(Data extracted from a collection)
===============
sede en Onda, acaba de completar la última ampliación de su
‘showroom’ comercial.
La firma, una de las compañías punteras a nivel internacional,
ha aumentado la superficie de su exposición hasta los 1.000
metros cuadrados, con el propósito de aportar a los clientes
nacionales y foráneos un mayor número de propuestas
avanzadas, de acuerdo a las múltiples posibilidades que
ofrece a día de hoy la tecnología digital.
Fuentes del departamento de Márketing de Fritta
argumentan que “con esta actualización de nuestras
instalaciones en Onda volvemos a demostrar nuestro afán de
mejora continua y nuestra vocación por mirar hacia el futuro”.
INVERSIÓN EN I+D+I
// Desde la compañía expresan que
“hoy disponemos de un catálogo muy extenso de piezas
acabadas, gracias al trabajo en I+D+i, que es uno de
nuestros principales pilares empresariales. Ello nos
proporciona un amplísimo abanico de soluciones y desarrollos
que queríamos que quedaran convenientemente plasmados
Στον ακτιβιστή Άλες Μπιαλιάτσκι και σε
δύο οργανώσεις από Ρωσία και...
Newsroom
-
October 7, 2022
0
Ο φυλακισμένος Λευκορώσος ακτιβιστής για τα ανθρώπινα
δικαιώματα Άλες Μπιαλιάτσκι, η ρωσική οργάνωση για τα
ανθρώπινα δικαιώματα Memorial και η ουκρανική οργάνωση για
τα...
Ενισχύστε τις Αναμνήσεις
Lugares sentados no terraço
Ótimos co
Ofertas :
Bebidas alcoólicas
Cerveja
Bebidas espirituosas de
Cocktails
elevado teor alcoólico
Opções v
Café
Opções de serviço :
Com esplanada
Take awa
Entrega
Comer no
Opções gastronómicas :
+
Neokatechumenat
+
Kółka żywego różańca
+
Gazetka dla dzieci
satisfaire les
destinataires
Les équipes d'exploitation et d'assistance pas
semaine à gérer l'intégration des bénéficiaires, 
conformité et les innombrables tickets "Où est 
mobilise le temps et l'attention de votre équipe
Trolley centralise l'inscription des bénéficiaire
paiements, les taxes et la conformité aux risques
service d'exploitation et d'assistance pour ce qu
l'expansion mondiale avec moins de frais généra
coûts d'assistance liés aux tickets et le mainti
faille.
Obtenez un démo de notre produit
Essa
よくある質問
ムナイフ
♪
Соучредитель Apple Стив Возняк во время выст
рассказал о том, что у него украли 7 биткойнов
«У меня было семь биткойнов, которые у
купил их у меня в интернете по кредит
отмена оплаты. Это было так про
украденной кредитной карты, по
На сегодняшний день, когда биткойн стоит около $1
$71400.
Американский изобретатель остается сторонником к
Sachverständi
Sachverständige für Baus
===============
Please restate only the opening stretch of the records above: every line from the first through the one containing "metros cuadrados, con", exactly as written.

Answer space
sede en Onda, acaba de completar la última ampliación de su
‘showroom’ comercial.
La firma, una de las compañías punteras a nivel internacional,
ha aumentado la superficie de su exposición hasta los 1.000
metros cuadrados, con el propósito de aportar a los clientes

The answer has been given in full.